Henrik Werdelin (00:43:14):
They have a new feature. Just draft me a reply.
Brian Bell (00:43:15):
Yeah, I think for everything.
Henrik Werdelin (00:43:17):
You know what’s called Dan Shipper? He has this company called Every. And they created a product like that that go in and basically make a draft reply for you and understand how you’re right and things like that.
Brian Bell (00:43:27):
Yeah, just crawl all the emails I’ve ever done. Crawl this folder in Google Drive or Obsidian whatever. notion and just come up with a reply for everything.
Henrik Werdelin (00:43:37):
Honestly, it sounds like you just made the prompt. You are two hours away from having that product.
Brian Bell (00:43:43):
Yeah, basically. Yeah, I just have to go talk to Cloud Code over the weekend. What’s a book or thinker that’s most influenced your philosophy of building?

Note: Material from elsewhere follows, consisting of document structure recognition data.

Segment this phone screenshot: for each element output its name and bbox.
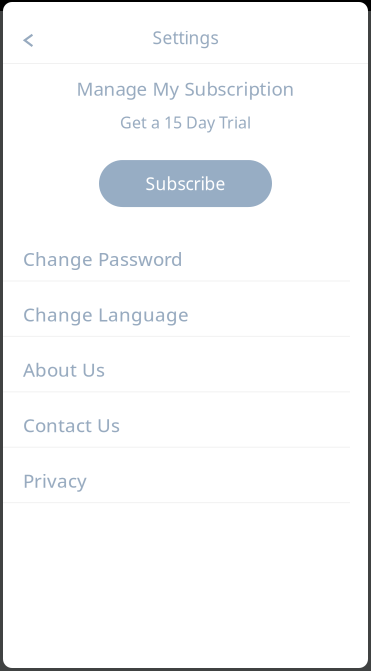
- button[interactable]: Change Language: [3, 282, 368, 337]
- button[interactable]: Change Password: [3, 226, 368, 281]
- button[interactable]: Subscribe: [99, 160, 272, 207]
- button[interactable]: Privacy: [3, 448, 368, 503]
- staticText: Get a 15 Day Trial: [120, 112, 251, 133]
- staticText: Privacy: [23, 468, 87, 493]
- staticText: Settings: [152, 26, 218, 49]
- staticText: Change Language: [23, 302, 189, 327]
- staticText: About Us: [23, 357, 105, 382]
- button[interactable]: Back: [3, 12, 51, 62]
- button[interactable]: About Us: [3, 337, 368, 392]
- staticText: Contact Us: [23, 412, 120, 438]
- staticText: Manage My Subscription: [76, 76, 294, 101]
- staticText: Subscribe: [146, 172, 226, 195]
- button[interactable]: Contact Us: [3, 392, 368, 448]
- staticText: Change Password: [23, 246, 183, 271]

Henrik Werdelin (00:43:49):
We mentioned that I think it will be this, I have two ones that are both weird. One is Why Greatness Can’t Be Planned, which is this book from Kenneth Stanley. This book that I was thinking about is basically about building a mega church, and I’m not a religious person, but it’s an incredibly book of understanding how you build community around your customers. The Purpose Driven Church. Purpose Driven Church is a book that is only about building churches. It has nothing to do about entrepreneurship. But, and I don’t know how I stumbled into it, but if you read it and you squint your eyes and you kind of can abstract from and talking about gods and churches and you think about basically a product and a community then it has like these playbooks basically of how you do it yeah it’s a fascinating book and then I’ll throw this in just because I have that in mind is there’s one called the secret life of trees, which basically goes deep on how trees have evolved. And again, if you want to try to kind of extract system thinking that you could apply to product development business, thinking about all these amazing things that tree have done, like they have systems that warn each other when there is infections going on and they drop these kind of acorns in specific way where they are more prone to make sure that they basically find soil. And it’s, it’s, it’s a cool book too.